Nvidia is making a strong push into open-source artificial intelligence by acquiring SchedMD, the company behind the widely used Slurm workload manager, and unveiling a new family of AI models called Nemotron 3. These moves aim to expand access to AI tools for developers, researchers, and enterprises.
SchedMD develops Slurm, an open-source system that manages computing tasks across clusters and supercomputers. Nvidia’s acquisition will integrate Slurm into its AI and high-performance computing systems, but the company has assured users that Slurm will remain open-source and hardware-neutral. This ensures that research institutions and businesses can continue using and customizing the software freely.

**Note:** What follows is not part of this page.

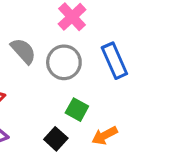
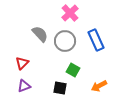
orange arrow: (105, 136) -> (99, 86), moved
black square: (56, 139) -> (60, 88), turned -32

Alongside this, Nvidia introduced Nemotron 3, which includes three models: Nano, Super, and Ultra. Nano is designed for efficient execution of smaller tasks, Super supports applications with multiple AI agents, and Ultra handles complex workloads requiring high performance. Nvidia has also released datasets, frameworks, and tools to help developers train, test, and adapt these models.
A key feature of Nemotron 3 is transparency. Nvidia is providing not just the model weights but also training data and the development framework. This openness allows developers to customize the models for different applications and contribute to their improvement.

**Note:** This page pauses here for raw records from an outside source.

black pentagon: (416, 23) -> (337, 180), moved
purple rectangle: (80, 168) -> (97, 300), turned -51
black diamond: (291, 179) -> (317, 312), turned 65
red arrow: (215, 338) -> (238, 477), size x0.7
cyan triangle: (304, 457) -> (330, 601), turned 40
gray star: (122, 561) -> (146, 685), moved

The Nemotron 3 models are designed to deliver higher accuracy and faster performance while being flexible enough for deployment on cloud platforms and integration with popular open-source environments.
By combining Slurm’s infrastructure with open-source AI models, Nvidia is strengthening its role in the AI ecosystem. The company aims to foster collaboration, innovation, and accessibility, supporting developers and enterprises in building AI applications more efficiently and transparently.